Show all lines below holding the string "research".

::::::

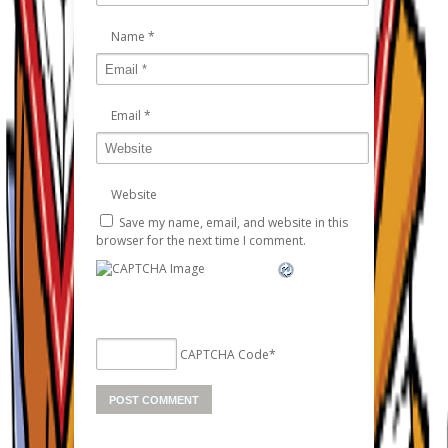
Name
*
Email
*
Website
Save my name, email, and website in this
browser for the next time I comment.
CAPTCHA Code
*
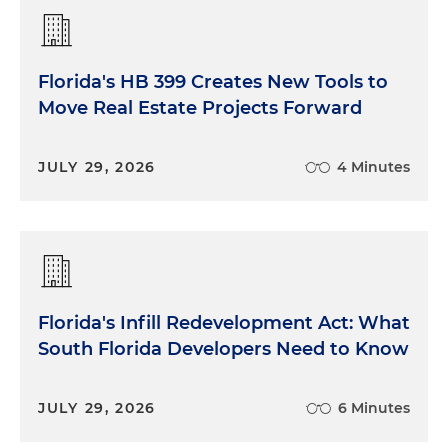
Florida's HB 399 Creates New Tools to
Move Real Estate Projects Forward
JULY 29, 2026
4 Minutes
Florida's Infill Redevelopment Act: What
South Florida Developers Need to Know
JULY 29, 2026
6 Minutes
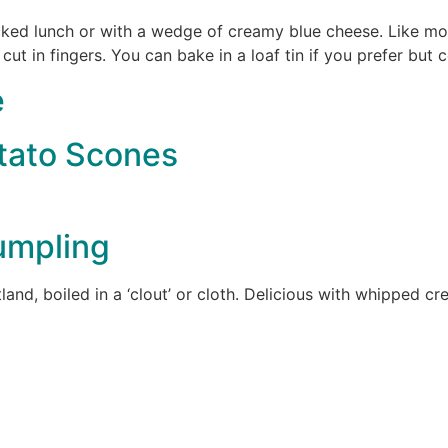
acked lunch or with a wedge of creamy blue cheese. Like most
 cut in fingers. You can bake in a loaf tin if you prefer but 
e
otato Scones
umpling
tland, boiled in a ‘clout’ or cloth. Delicious with whipped 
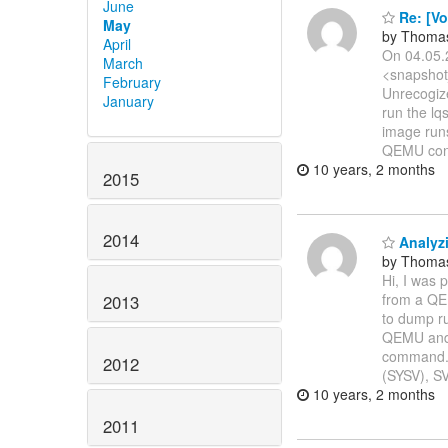
June
Re: [Vo
May
by Thoma
April
On 04.05.
March
<snapshot
February
Unrecogiz
January
run the lq
image runs
QEMU con
10 years, 2 months
2015
2014
Analyz
by Thoma
Hi, I was 
from a QEM
2013
to dump ru
QEMU and 
command. S
2012
(SYSV), SV
10 years, 2 months
2011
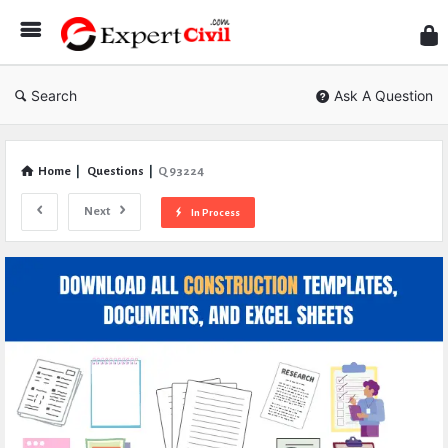
Expe
Civil
Search
Ask A Question
Home
|
Questions
|
Q 93224
Next
In Process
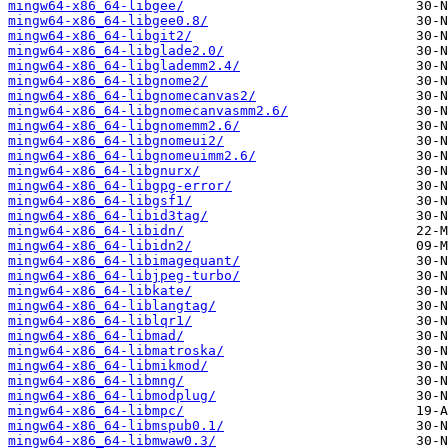
mingw64-x86_64-libgee/
mingw64-x86_64-libgee0.8/
mingw64-x86_64-libgit2/
mingw64-x86_64-libglade2.0/
mingw64-x86_64-libglademm2.4/
mingw64-x86_64-libgnome2/
mingw64-x86_64-libgnomecanvas2/
mingw64-x86_64-libgnomecanvasmm2.6/
mingw64-x86_64-libgnomemm2.6/
mingw64-x86_64-libgnomeui2/
mingw64-x86_64-libgnomeuimm2.6/
mingw64-x86_64-libgnurx/
mingw64-x86_64-libgpg-error/
mingw64-x86_64-libgsf1/
mingw64-x86_64-libid3tag/
mingw64-x86_64-libidn/
mingw64-x86_64-libidn2/
mingw64-x86_64-libimagequant/
mingw64-x86_64-libjpeg-turbo/
mingw64-x86_64-libkate/
mingw64-x86_64-liblangtag/
mingw64-x86_64-liblqr1/
mingw64-x86_64-libmad/
mingw64-x86_64-libmatroska/
mingw64-x86_64-libmikmod/
mingw64-x86_64-libmng/
mingw64-x86_64-libmodplug/
mingw64-x86_64-libmpc/
mingw64-x86_64-libmspub0.1/
mingw64-x86_64-libmwaw0.3/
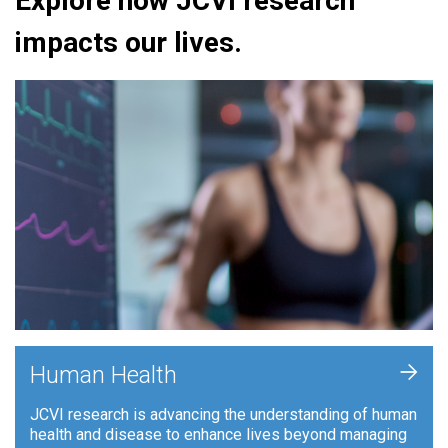
Explore how JCVI research
impacts our lives.
+
Human Health
JCVI research is advancing the understanding of human
health and disease to enhance lives beyond managing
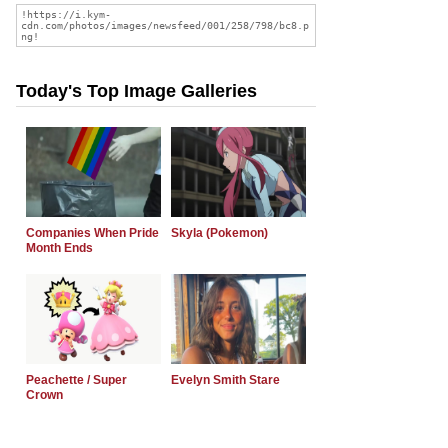
Today's Top Image Galleries
Companies When Pride
Skyla (Pokemon)
Month Ends
Peachette / Super
Evelyn Smith Stare
Crown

::::::

WRITTEN ANSWER »
Explore how JCVI research
JCVI research is advancing the understanding of human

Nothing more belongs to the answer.